Rrezarta Krasniqi, Ph.D.

Department of Computer Science and Engineering

University of North Texas

Detecting Emerging Quality-Related Concerns in Defect Reports


Project Description. Quality-related concerns are often coined with the terms non-functional requirements, architecturally significant requirements, and quality attributes. Collectively, these qualities affect non-behavioral concerns of the software system such as reliability, usability, security, or maintainability among others. As a byproduct of a long-term maintenance effort, these system qualities tend to erode over time, causing system-wide failures that emerge via quality-related bugs. Quality-related bugs can have a detrimental impact on system's sustained stability and can chiefly hinder its core functionality. Typically, for the developers, to manually examine these high-impacted quality-related bugs can become prohibitively expensive and impractical task to attain.
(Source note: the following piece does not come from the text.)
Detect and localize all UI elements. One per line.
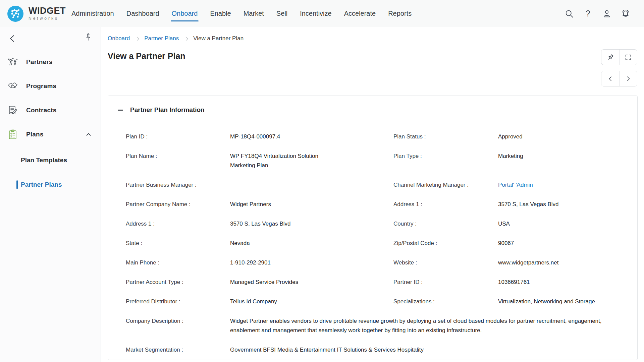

This is often a case with bugs that are reported from medium or large-sized projects such as Eclipse. To alleviate this problem, we built a quality-based classifier to automatically detect these emerging quality-related concerns from textual descriptions of bug report summaries. Specifically, we leveraged a weighted combination of semantics, lexical, and shallow features in conjunction with the Random Forest ensemble learning method. Finally, we discuss the practical applicability of our classifier for mapping and visualizing quality-related concerns into the codebase with an example from the Derby project. To summarize, this work represents an effort and an early awareness to improve the underlying management of tracking systems and stakeholder requirements in open-source communities.